Collected data:

⁂

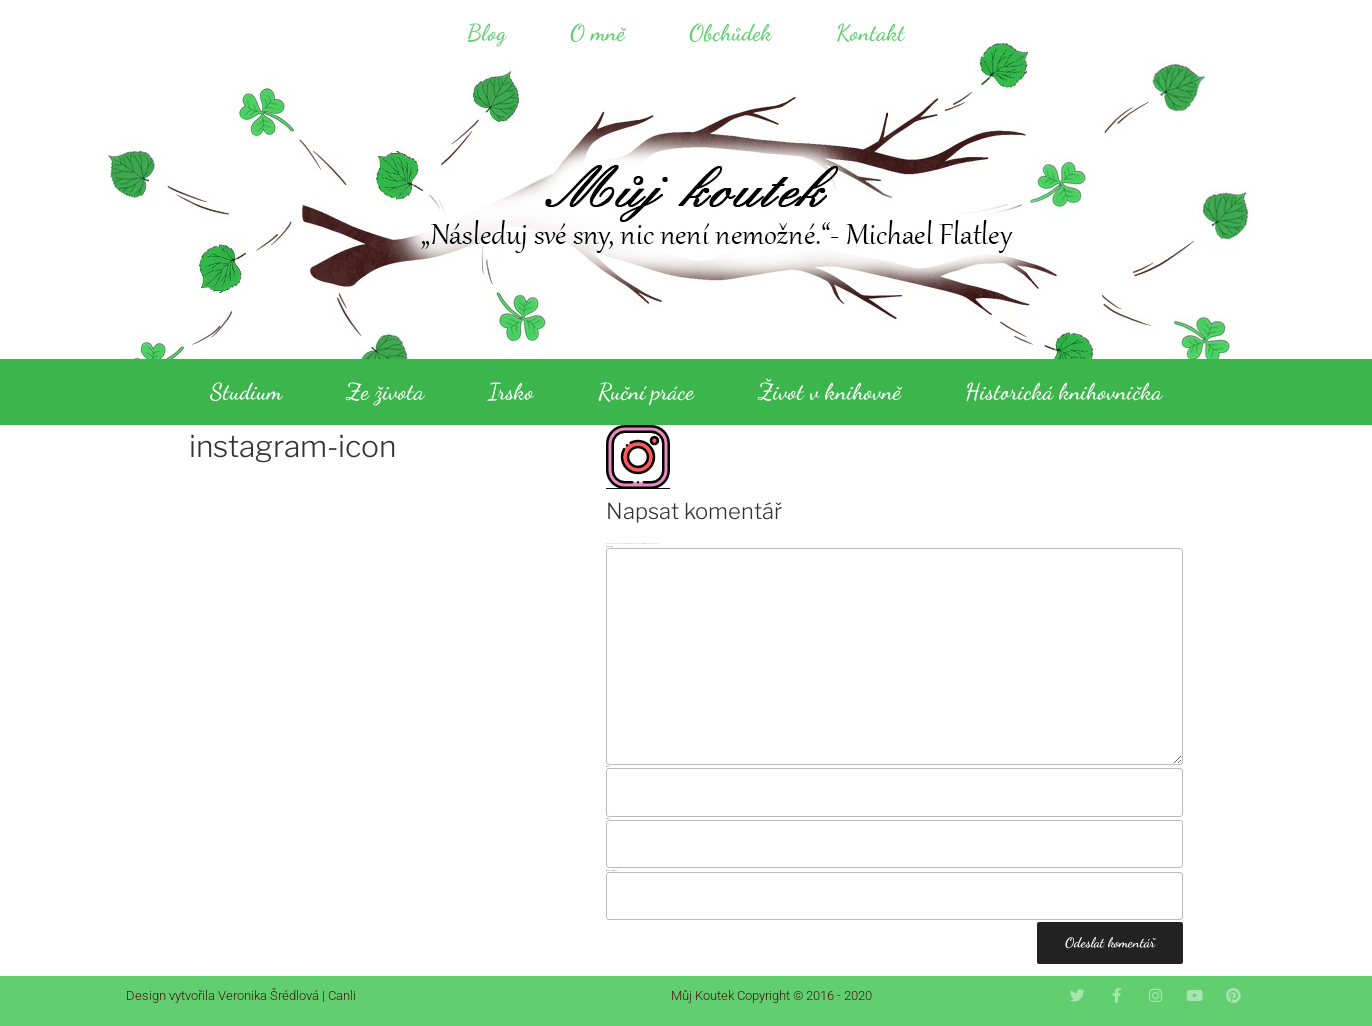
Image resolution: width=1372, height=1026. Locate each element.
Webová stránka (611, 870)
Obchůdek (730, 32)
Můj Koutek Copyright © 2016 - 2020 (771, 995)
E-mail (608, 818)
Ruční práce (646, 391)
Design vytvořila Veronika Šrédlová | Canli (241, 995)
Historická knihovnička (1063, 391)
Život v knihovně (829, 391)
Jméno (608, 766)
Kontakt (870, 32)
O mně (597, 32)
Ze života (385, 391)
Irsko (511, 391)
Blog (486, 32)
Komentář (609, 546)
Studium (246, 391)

⁂

Copy only the stretch running from the line containing "Historická knihovnička (1063, 391)" to the final line of the entries, both ends included, exactly as it stands.

- Result of this task -
Historická knihovnička (1063, 391)
Život v knihovně (829, 391)
Jméno (608, 766)
Kontakt (870, 32)
O mně (597, 32)
Ze života (385, 391)
Irsko (511, 391)
Blog (486, 32)
Komentář (609, 546)
Studium (246, 391)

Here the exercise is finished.